Ransomware Attacks: The Rising Threat of Compromised VPN Credentials
Recent research sheds light on the alarming trend of compromised VPN credentials being the main entry point for ransomware attacks. A report by Beazley Security reveals that almost half of ransomware incidents in the third quarter of the year were linked to exploited VPN credentials.
Key Findings on Ransomware Entry Points
According to the study, approximately 50% of ransomware attacks utilized compromised VPN credentials as their starting point. Following this, about 25% of initial access attacks were tied to the exploitation of external services. Additionally, remote desktop service (RDS) credentials, supply chain attacks, and social engineering tactics each represented 6% of entry points for these malicious operations.
This data highlights a clear pattern and strongly emphasizes the importance of robust security measures.
Importance of Multi-Factor Authentication (MFA)
The report underscores a crucial point: organizations must ensure that multi-factor authentication (MFA) is not only implemented but actively managed across remote access solutions. Security teams need to be vigilant about any exceptions made for accounts that might lack MFA, as these are the weakest points that cybercriminals can exploit.
Beazley also emphasizes the need for ongoing dark web monitoring to detect any leaked credentials. Monitoring these leaks can often serve as an early warning signal for larger, more sophisticated attacks looming on the horizon.
The Role of SonicWall Compromises
An alarming development impacting VPN security this quarter is a prolonged campaign targeting SonicWall devices, largely attributed to the Akira ransomware group. Their attacks contributed significantly to the rise in VPN-associated malware incidents.
This quarter, Akira exploited weaknesses in SonicWall’s security systems, particularly focusing on valid credentials through credential stuffing and brute force tactics against unpatched systems. This group’s activities accounted for 39% of Beazley Security’s incident response cases.
Tactics of Active Ransomware Groups
The report indicates that Akira continuously managed to gain access by leveraging valid credentials, especially targeting SonicWall’s SSLVPN services. Vulnerabilities such as lack of MFA and poor access control policies provided additional avenues for these attacks.
Other active groups like Qilin and INC have also been identified as serious threats, utilizing diverse methods for initial access. Qilin often employs phishing tactics and exploits weak passwords or stolen login details in remote work environments. Conversely, the INC ransomware group utilizes credential theft and the exploitation of exposed enterprise appliances to gain unauthorized access.
Exploited Vulnerabilities in Cisco and Citrix
Beyond VPN credentials, attackers have also made use of critical vulnerabilities in Cisco and Citrix systems. The third quarter revealed campaigns leveraging CVE-2025-20333 and CVE-2025-20363 in Cisco ASA VPN components. Another notable campaign focused on a crucial SNMP flaw in Cisco IOS, while Citrix vulnerabilities like CVE-2025-7775 and CVE-2025-5777 were also targeted.
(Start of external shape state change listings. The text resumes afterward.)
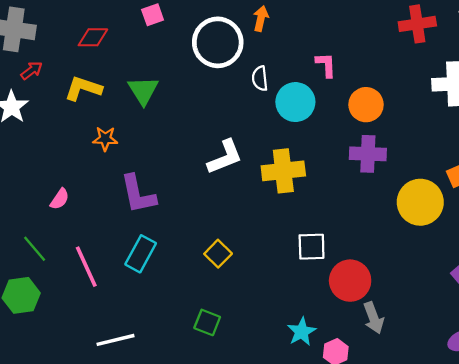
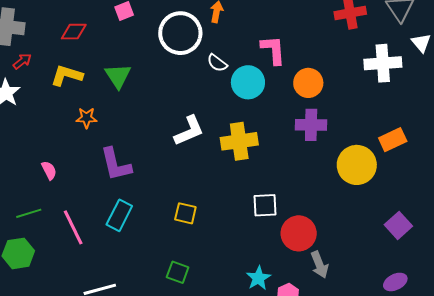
pink L-shape: (326, 65) -> (273, 50), size x1.4
white semicircle: (260, 78) -> (217, 63), turned -45
pink semicircle: (60, 199) -> (49, 170), turned -60
green line: (35, 249) -> (29, 213), turned -65
yellow square: (218, 254) -> (185, 213), turned -30

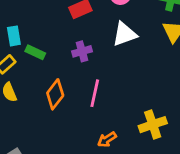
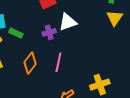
white triangle: (124, 34) -> (68, 22), moved

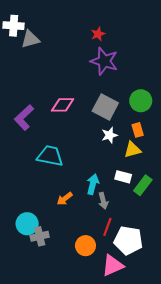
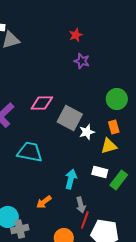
purple star: (104, 61) -> (82, 61), size x0.6
gray square: (105, 107) -> (70, 118), moved
orange arrow: (65, 199) -> (44, 202), moved
gray arrow: (103, 201) -> (81, 205), moved

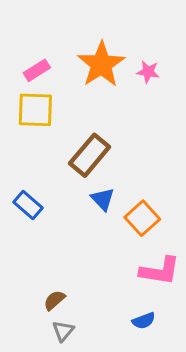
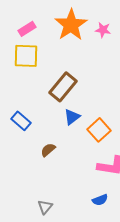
blue triangle: (103, 199) -> (72, 117), turned 36
brown semicircle: (54, 300) -> (48, 150), moved

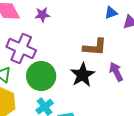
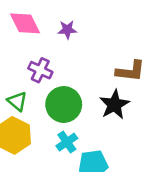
purple cross: (21, 49) -> (40, 70), size x0.7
These vulnerabilities present yet another layer of risk for organizations, emphasizing the ongoing need for regular patching and security updates to combat evolving threats.
SEO Poisoning Tactics
A smaller portion of ransomware incidents in the third quarter involved an alarming tactic known as SEO poisoning. In this approach, threat actors manipulate search engine results to position malicious websites at the top, tricking users into downloading fraudulent productivity tools, like PDF editors. These tools can contain hidden malware that allows the attackers an entry point into networks, effectively circumventing conventional email filters designed to block phishing attempts.
The effectiveness of this method illustrates the need for comprehensive cybersecurity training and awareness programs for employees to recognize such threats.
Conclusion
With escalating ransomware attacks, particularly those targeting compromised VPN credentials, it’s essential for organizations to fortify their defenses against these persistent threats. Incorporating strong security practices along with vigilant monitoring can create a more secure digital environment.